Walaupun demikian, proteksi saluran udara tetap diperlukan. Trakeostomi memberikan
alternatif dini untuk proteksi saluran udara dan kemungkinan mengurangi kebutuhan akan
bantuan ventilasi mekanik yang terlalu lama.
Kedua kalinya, pasien dengan cedera kepala membutuhkan waktu yang lama untuk pulih dan
reflek pelindung saluran udara tidak terlalu optimal.
Hal ini dibuktikan dengan tingginya kemungkinan intubasi ulang yag disebabkan kontrol yang
buruk terhadap aspirasi sekresi pada grup intubasi.
Kemungkinan dari nosocomial pneumonia lebih kecil dengan trakeostomi dini.Banyak studi
menegaskan temuan ini. Peneliti lain menyatakan bahwa trakeostomi meningkatkan
kemungkinan terjadinya pneumonia. Kami tidak menemukan perbedaan secara statistik
berkaitan tentang kemungkinan terjadinya pneumonia diantara dua grup tersebut.
Asosiasi antara resiko cedera laringotrakeal dan durasi intubasi adalah pertimbangan penting
lainnya dalam hal penetapan waktu trakeostomi.

Nowak, dkk.melaporkan resiko komplikasi trakea berat lebih tinggi pada pasien cedera kepala
bagian dalam (closed head injury) yang diintubasi selama > 14 hari, dibandingkan dengan
pasien yang diintubasi selama < 14 hari dan tidak ada perbedaan pada resiko terjadinya cedera
laringotrakeal dalam hari masa intubasi antara 0-6 hari dan 7-13.

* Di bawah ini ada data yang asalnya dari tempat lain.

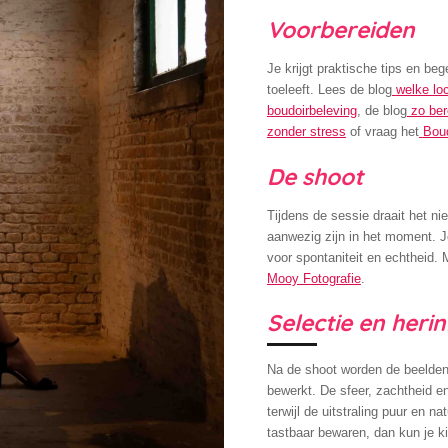
Voorbereiden
Je krijgt praktische tips en be
toeleeft. Lees de blog
welke loc
boudoirbeleving
, de blog
zo ber
zonder stress
of vraag het
Bou
De shoot
Tijdens de sessie draait het n
aanwezig zijn in het moment. J
voor spontaniteit en echtheid. 
Mooy Fotografie
.
Selectie en heri
Na de shoot worden de beelden 
bewerkt. De sfeer, zachtheid 
terwijl de uitstraling puur en nat
tastbaar bewaren, dan kun je k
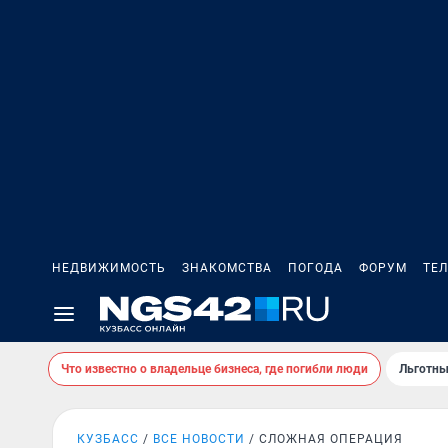
НЕДВИЖИМОСТЬ
ЗНАКОМСТВА
ПОГОДА
ФОРУМ
ТЕ
Что известно о владельце бизнеса, где погибли люди
Льготны
КУЗБАСС
ВСЕ НОВОСТИ
СЛОЖНАЯ ОПЕРАЦИЯ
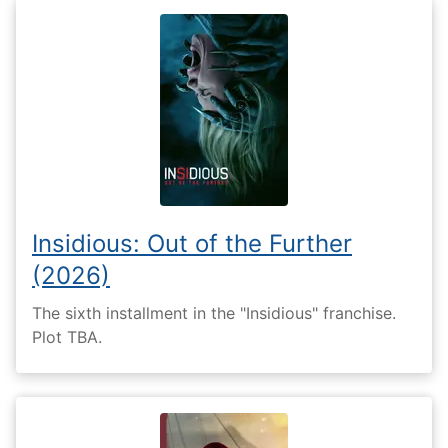
Insidious: Out of the Further
(2026)
The sixth installment in the "Insidious" franchise.
Plot TBA.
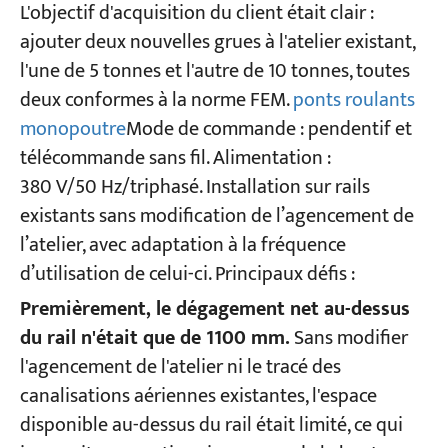
L'objectif d'acquisition du client était clair :
ajouter deux nouvelles grues à l'atelier existant,
l'une de 5 tonnes et l'autre de 10 tonnes, toutes
deux conformes à la norme FEM.
ponts roulants
monopoutre
Mode de commande : pendentif et
télécommande sans fil. Alimentation :
380 V/50 Hz/triphasé. Installation sur rails
existants sans modification de l’agencement de
l’atelier, avec adaptation à la fréquence
d’utilisation de celui-ci. Principaux défis :
Premièrement, le dégagement net au-dessus
du rail n'était que de 1100 mm.
Sans modifier
l'agencement de l'atelier ni le tracé des
canalisations aériennes existantes, l'espace
disponible au-dessus du rail était limité, ce qui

Richard, dkk.mengevaluasi nilai kemungkinan terjadinya laringotrakeal stenosis pada 315


pasien penderita neurologi (cedera kepala, tetraplegia, ), resiko terjadinya laringotrakeal
stenosis tidak bergantung pada lamanya intubasi.

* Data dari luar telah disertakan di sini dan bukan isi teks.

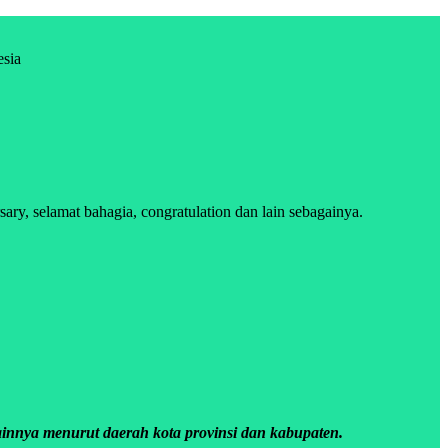
esia
y, selamat bahagia, congratulation dan lain sebagainya.
innya menurut daerah kota provinsi dan kabupaten.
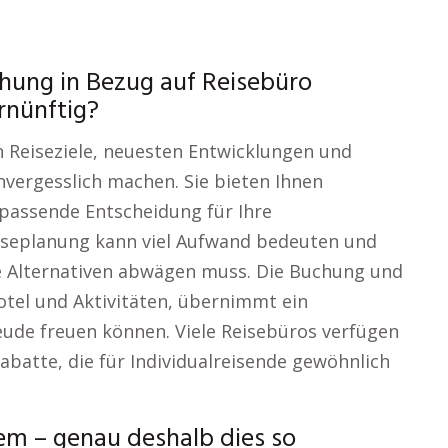
hung in Bezug auf Reisebüro
rnünftig?
n Reiseziele, neuesten Entwicklungen und
nvergesslich machen. Sie bieten Ihnen
 passende Entscheidung für Ihre
iseplanung kann viel Aufwand bedeuten und
le Alternativen abwägen muss. Die Buchung und
Hotel und Aktivitäten, übernimmt ein
reude freuen können. Viele Reisebüros verfügen
atte, die für Individualreisende gewöhnlich
em – genau deshalb dies so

Penelitian kami tidak menemukan perbedaan mengenai komplikasi laringotrakeal diantara dua
grup.Meskipun demikian, kita harus ingat bahwa hanya gejala klinis yang dicatat dan
laringotrakeal endoskopi hanya dilaksanakan jika ada gejala klinis komplikasi
laringotrakeal.Menurut kami trakeostomi seharusnya dilakukan sebelum cedera laringorakeal
semakin parah, berdasarkan studi dari pasien penderita neurologi.

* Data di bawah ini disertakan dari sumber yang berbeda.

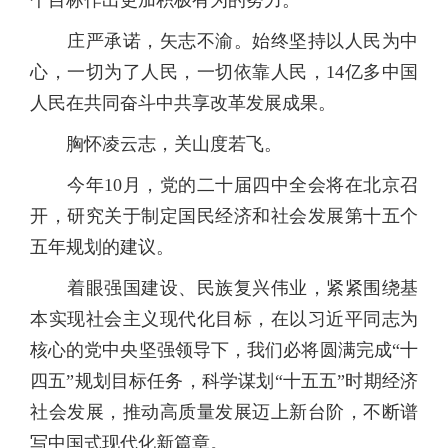
个目标作出更加积极有为的努力。”
庄严承诺，矢志不渝。始终坚持以人民为中
心，一切为了人民，一切依靠人民，14亿多中国
人民在共同奋斗中共享改革发展成果。
胸怀凌云志，关山度若飞。
今年10月，党的二十届四中全会将在北京召
开，研究关于制定国民经济和社会发展第十五个
五年规划的建议。
着眼强国建设、民族复兴伟业，紧紧围绕基
本实现社会主义现代化目标，在以习近平同志为
核心的党中央坚强领导下，我们必将圆满完成“十
四五”规划目标任务，科学谋划“十五五”时期经济
社会发展，推动高质量发展迈上新台阶，不断谱
写中国式现代化新篇章。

Kollef menyatakan bahwa pasien gangguan pernafasan yang menerima trakeostomi


mendapatkan hasil yang lbih menguntunkan daripada pasien yang tidak menerima
trakeostomi.Walaupun demikian, populasi penelitian ini tidak homogeny dan melibatkan
seluruh pasien ICU.Dalam pennelitian kami, angka kematian tidak berbeda diantara dua grup.

Kesimpulannya, trakeostomi dini dapat mengurangi jumlah hari / durasi penggunaan ventilasi
dan ventilasi mekanik setelah pneumonia pada cedera kepala pada daerah tertentu (isolated
head injury). Trakeostomi dini tidak mengurangi lamanya pasien dirawat di ICU maupun
kemungkinan pneumonia ataupun kematian.